Monday, 15 December 2008

TELEGRAPH   15.12.08
 From knife crime to immigration, you can never believe a Labour 
statistic
Figures showing that inner-city knife crime had "fallen" were 
trumpeted by ministers last week - but the truth was rather different.

By Philip Johnston

We have become so accustomed to the Government's jiggery-pokery with 
official statistics that it is tempting to dismiss the latest episode 
as par for the course.

But even the most world-weary observer was taken aback by the abuse 
of knife crime figures, allegedly collected by the police, to further 
Labour's political ends.

Ministers, who act increasingly as though they are in pre-election 
mode, sought to claim that recent police action was curbing one of 
the scourges of our inner cities.

Statistics suggesting that big inroads had been made by the 
Government's Tackling Knives Action Programme were selectively 
briefed (no leak inquiry there, then) to the BBC and a tabloid 
newspaper. They duly reported how a crackdown in 10 hot spot crime 
areas had been a great success.

On television, the Home Secretary trumpeted an overall reduction in 
the number of young hooligans caught carrying knives and said they 
were receiving stiffer sentences. Even Gordon Brown muscled in to 
bask in the reflected glory.

Apart from the accompanying, and highly questionable, claims that 
violent crime overall is falling, this was nothing exceptional. 
Indeed, it was heartening to discover that concerted police action - 
patrolling the streets and routinely stopping and searching young men 
for knives - was having an impact.

However, suspicions were aroused when the Home Office refused to 
publish the detailed statistics, bizarrely citing "police 
confidentiality".
The truth soon emerged: the official statisticians did not want any 
figures released because they were incomplete and had not been 
subject to proper methodological scrutiny.

But they were overruled by 10 Downing Street, where officials were 
intent on manufacturing a good news story to support Mr Brown as he 
launched a new anti-crime initiative.

By leaking the "figures", the Government guaranteed favourable, 
almost uncritical, news coverage on the BBC, which pumped them out 
for hours before they began to unravel later in the day.

Ministerial spin doctors are cynical enough to consider this a good 
result. They had succeeded in placing in the public domain the 
perception that knife crime was falling even if it wasn't true.

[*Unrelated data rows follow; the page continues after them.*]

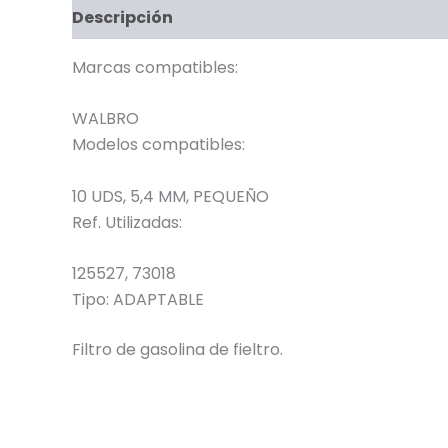
Descripción
Marcas compatibles:
WALBRO
Modelos compatibles:
10 UDS, 5,4 MM, PEQUEÑO
Ref. Utilizadas:
125527, 73018
Tipo:
ADAPTABLE
Filtro de gasolina de fieltro.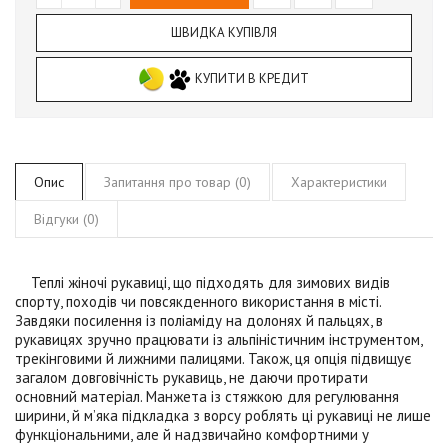
ШВИДКА КУПІВЛЯ
КУПИТИ В КРЕДИТ
Опис
Запитання про товар (0)
Характеристики
Відгуки (0)
Теплі жіночі рукавиці, що підходять для зимових видів
спорту, походів чи повсякденного використання в місті.
Завдяки посилення із поліаміду на долонях й пальцях, в
рукавицях зручно працювати із альпіністичним інструментом,
трекінговими й лижними палицями. Також, ця опція підвищує
загалом довговічність рукавиць, не даючи протирати
основний матеріал. Манжета із стяжкою для регулювання
ширини, й м’яка підкладка з ворсу роблять ці рукавиці не лише
функціональними, але й надзвичайно комфортними у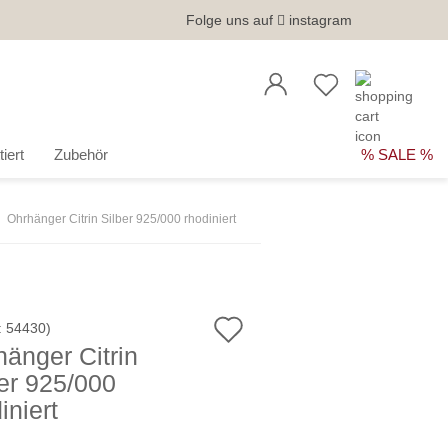
Folge uns auf
instagram
iert
Zubehör
% SALE %
Ohrhänger Citrin Silber 925/000 rhodiniert
Auf
:
54430
)
änger Citrin
den
er 925/000
Merkzettel
iniert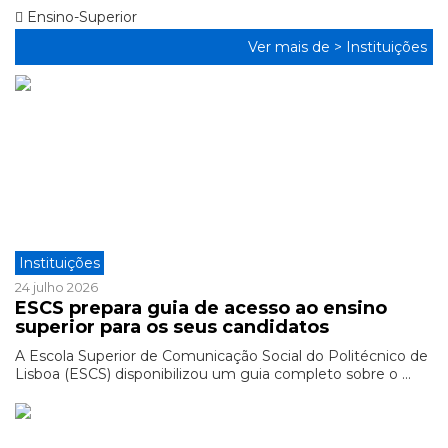
Ensino-Superior
Ver mais de >
Instituições
Instituições
24 julho 2026
ESCS prepara guia de acesso ao ensino
superior para os seus candidatos
A Escola Superior de Comunicação Social do Politécnico de
Lisboa (ESCS) disponibilizou um guia completo sobre o ...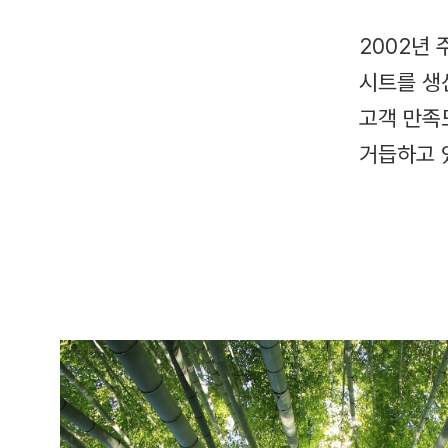
2002년
시트를 생
고객 만족
거듭하고 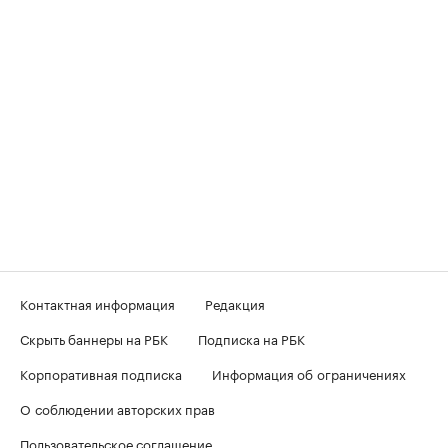
Контактная информация
Редакция
Скрыть баннеры на РБК
Подписка на РБК
Корпоративная подписка
Информация об ограничениях
О соблюдении авторских прав
Пользовательское соглашение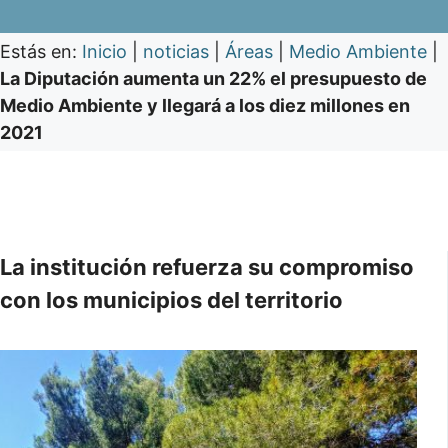
Estás en:
Inicio
|
noticias
|
Áreas
|
Medio Ambiente
|
La Diputación aumenta un 22% el presupuesto de
Medio Ambiente y llegará a los diez millones en
2021
La institución refuerza su compromiso
con los municipios del territorio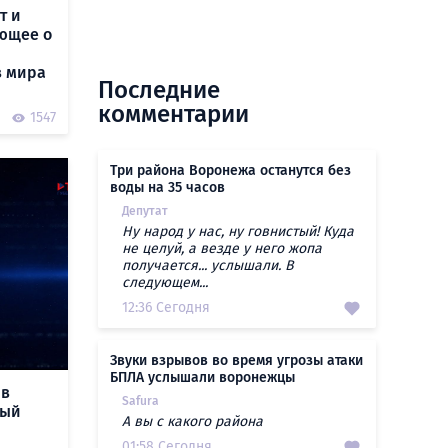
т и
ующее о
з мира
Последние
комментарии
1547
Три района Воронежа останутся без
воды на 35 часов
Депутат
Ну народ у нас, ну говнистый! Куда
не целуй, а везде у него жопа
получается... услышали. В
следующем...
12:36 Сегодня
Звуки взрывов во время угрозы атаки
БПЛА услышали воронежцы
 в
Safura
вый
А вы с какого района
01:58 Сегодня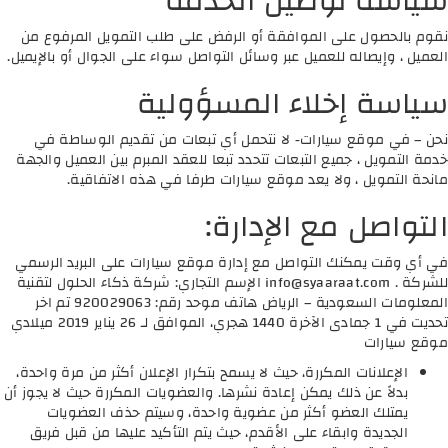
سياسة توصيل الخدمة
نقوم بالحصول على الموافقة أو الرفض على طلب التمويل المرفوع من
العميل ، وإيصاله للعميل عبر وسائل التواصل سواء على الجوال أو بالإيميل.
سياسة إخلاء المسؤولية
نحن – في موقع سيارات- لا نتحمل أي تبعات من تقديم الوساطة في
خدمة التمويل ، جميع التبعات تتحدد تبعا للعقد المبرم بين العميل والجهة
مانحة التمويل ، ولا يعد موقع سيارات طرفا في هذه الاتفاقية.
التواصل مع الإدارة:
في أي وقت يمكنك التواصل مع إدارة موقع سيارات على البريد الرسمي
للشركة .
info@syaaraat.com
الإسم التجاري: شركة ذكاء الحلول لتقنية
المعلومات السعودية – الرياض هاتف موحد رقم: 920029063 تم اخر
تحديت في 1 جمادى الآخرة 1440 هجري، الموافق لـ 26 يناير 2019 ميلادي
موقع سيارات
الإعلانات المكررة، حيث لا يسمح بتكرار الإعلان أكثر من مرة واحدة،
بدلاً عن ذلك يمكن إعادة نشرها. والعضويات المكررة حيث لا يجوز أن
يمتلك العضو أكثر من عضوية واحدة، وسيتم حذف العضويات
الجديدة وابقاء على الأقدم، حيث يتم التأكيد عليها من قبل فريق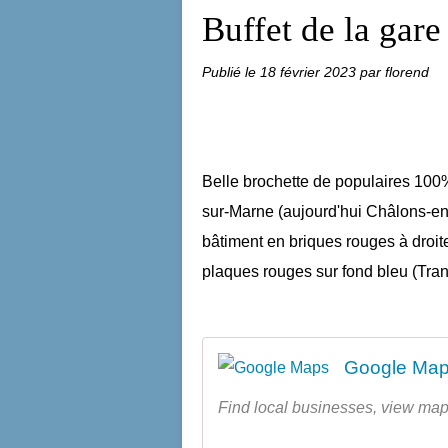
Buffet de la gare
Publié le
18 février 2023
par florend
Belle brochette de populaires 100%
sur-Marne (aujourd'hui Châlons-en
bâtiment en briques rouges à droite
plaques rouges sur fond bleu (Trans
Google Ma
Find local businesses, view map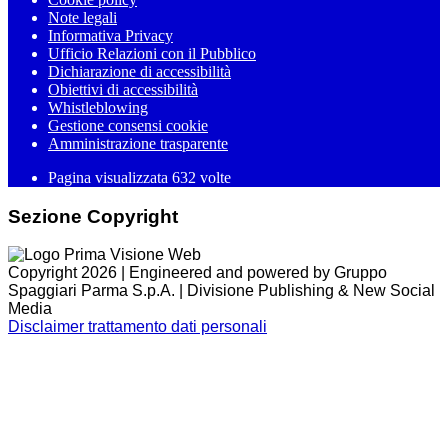
Note legali
Informativa Privacy
Ufficio Relazioni con il Pubblico
Dichiarazione di accessibilità
Obiettivi di accessibilità
Whistleblowing
Gestione consensi cookie
Amministrazione trasparente
Pagina visualizzata
632
volte
Sezione Copyright
Copyright 2026 | Engineered and powered by Gruppo
Spaggiari Parma S.p.A. | Divisione Publishing & New Social
Media
Disclaimer trattamento dati personali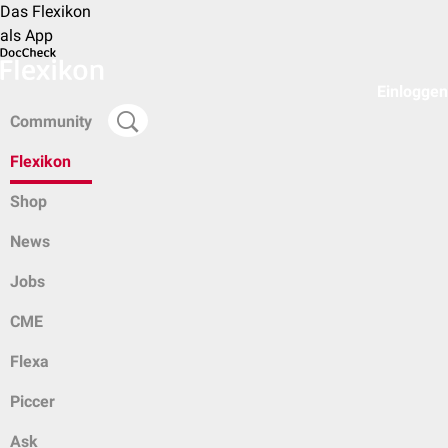
Das Flexikon
als App
Einloggen
Community
Flexikon
Shop
News
Jobs
CME
Flexa
Piccer
Ask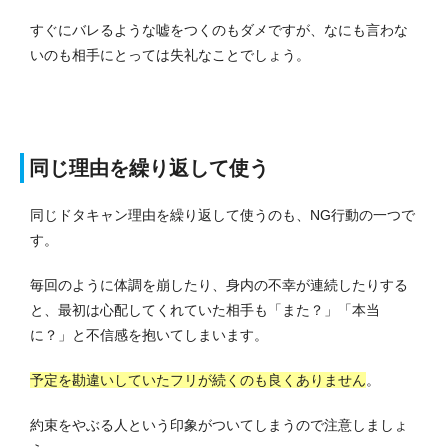
すぐにバレるような嘘をつくのもダメですが、なにも言わな
いのも相手にとっては失礼なことでしょう。
同じ理由を繰り返して使う
同じドタキャン理由を繰り返して使うのも、NG行動の一つで
す。
毎回のように体調を崩したり、身内の不幸が連続したりする
と、最初は心配してくれていた相手も「また？」「本当
に？」と不信感を抱いてしまいます。
予定を勘違いしていたフリが続くのも良くありません
。
約束をやぶる人という印象がついてしまうので注意しましょ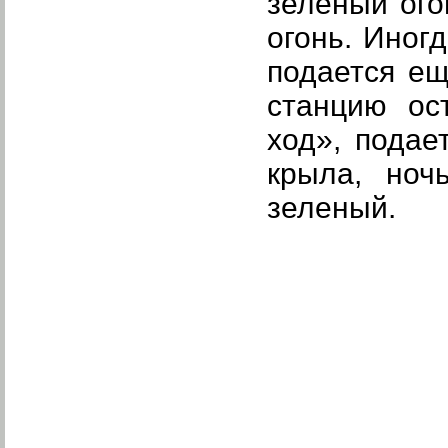
зеленый ого
огонь. Иног
подается ещ
станцию ос
ход», подае
крыла, ноч
зеленый.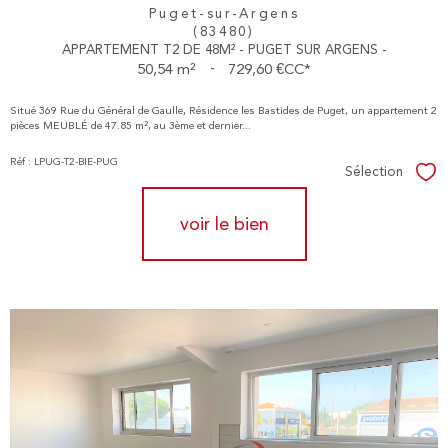
Puget-sur-Argens
(83480)
APPARTEMENT T2 DE 48M² - PUGET SUR ARGENS -
50,54 m²
-
729,60 €
CC*
Situé 369 Rue du Général de Gaulle, Résidence les Bastides de Puget, un appartement 2
pièces MEUBLÉ de 47.85 m², au 3ème et dernier...
Réf : LPUG-T2-BIE-PUG
Sélection
Sél
voir le bien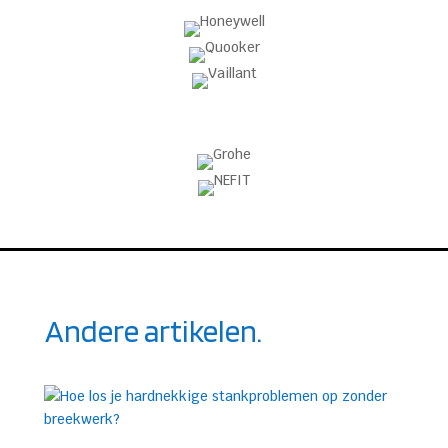
Andere artikelen.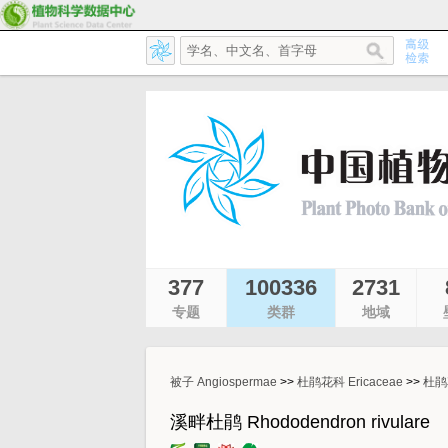
377
100336
2731
专题
类群
地域
被子 Angiospermae
>>
杜鹃花科 Ericaceae
>>
杜鹃花
溪畔杜鹃 Rhododendron rivulare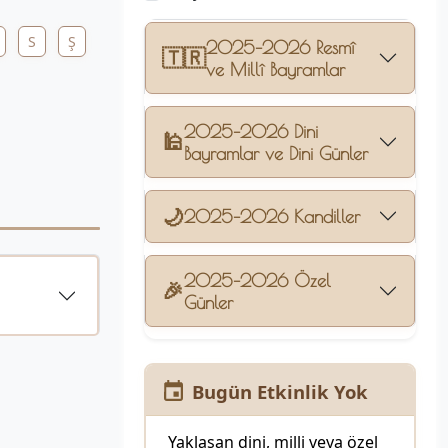
S
Ş
2025–2026 Resmî
🇹🇷
ve Millî Bayramlar
2025–2026 Dini
🕌
Bayramlar ve Dini Günler
🌙
2025–2026 Kandiller
2025–2026 Özel
🎉
Günler
Bugün Etkinlik Yok
Yaklaşan dini, milli veya özel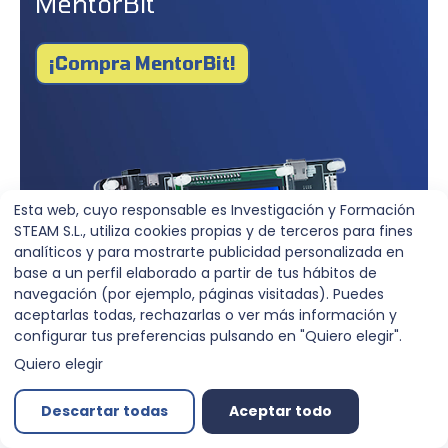
MentorBit
¡Compra MentorBit!
Esta web, cuyo responsable es Investigación y Formación
STEAM S.L., utiliza cookies propias y de terceros para fines
analíticos y para mostrarte publicidad personalizada en
base a un perfil elaborado a partir de tus hábitos de
navegación (por ejemplo, páginas visitadas). Puedes
aceptarlas todas, rechazarlas o ver más información y
configurar tus preferencias pulsando en "Quiero elegir".
Quiero elegir
Descartar todas
Aceptar todo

Anyone who later criticised the absence of detailed statistics could 
be dismissed as a curmudgeon or someone with a political axe to grind.
The Government, however, had reckoned without the diligence of Sir 
Michael Scholar, head of the new UK Statistics Authority, which was 
set up by Mr Brown ostensibly to show how different he was from his 
predecessor. He was the Roundhead to Mr Blair's Cavalier.

Perhaps he hoped that Sir Michael, a former top civil servant, would 
prove as toothless a watchdog as all the other regulators and 
commissions set up to provide cover for hypocritical behaviour.

But Sir Michael showed that he can bite. In a letter to Downing 
Street, he wrote: "The publication of prematurely released and 
unchecked statistics is corrosive of public trust in official 
statistics, and incompatible with the high standards which we are all 
seeking to establish."

Brazenly, ministers are trying to extract some credit from this 
shameful episode, claiming that if they had not set up the statistics 
authority they would never have been caught out.

Perhaps this was the motivation for establishing the new body - the 
Government realised it needed help from a sort of Statistics 
Anonymous: "My name is New Labour and I am a compulsive liar.
"
Just a few months ago. Professor David Hand, head of the Royal 
Statistical Society, criticised "serious" bad practices during the 
release of immigration figures.

Last year, statistics purporting to show that violent crime fell in 
the weeks after pubs were allowed to extend opening hours were found 
to be about as reliable as the wheat harvest figures released in 
Pyongyang.
Another trick is to release alternative sets of data, often compiled 
using different methodologies or baselines, and then highlight the 
figures that are least damaging.

Its most sophisticated practitioners reside in the Treasury, where 
hundreds of billions of pounds can disappear from the national debt 
depending on how you define the public sector balance sheet, and a 
fall in the productivity of state-run services can be transformed 
into a rise.

It is easy to say that all governments do this - they do, though not 
on such an industrial scale as this one. But it does matter. When I 
went to see Sir Michael before he began work chairing the Statistics 
Authority he was confident of restoring public trust in official data.

He likened its creation to the decision to give independence to the 
Bank of England in 1997. "Good statistics are as important as sound 
money or clean water," he said.

He now appreciates what a poisoned well it is.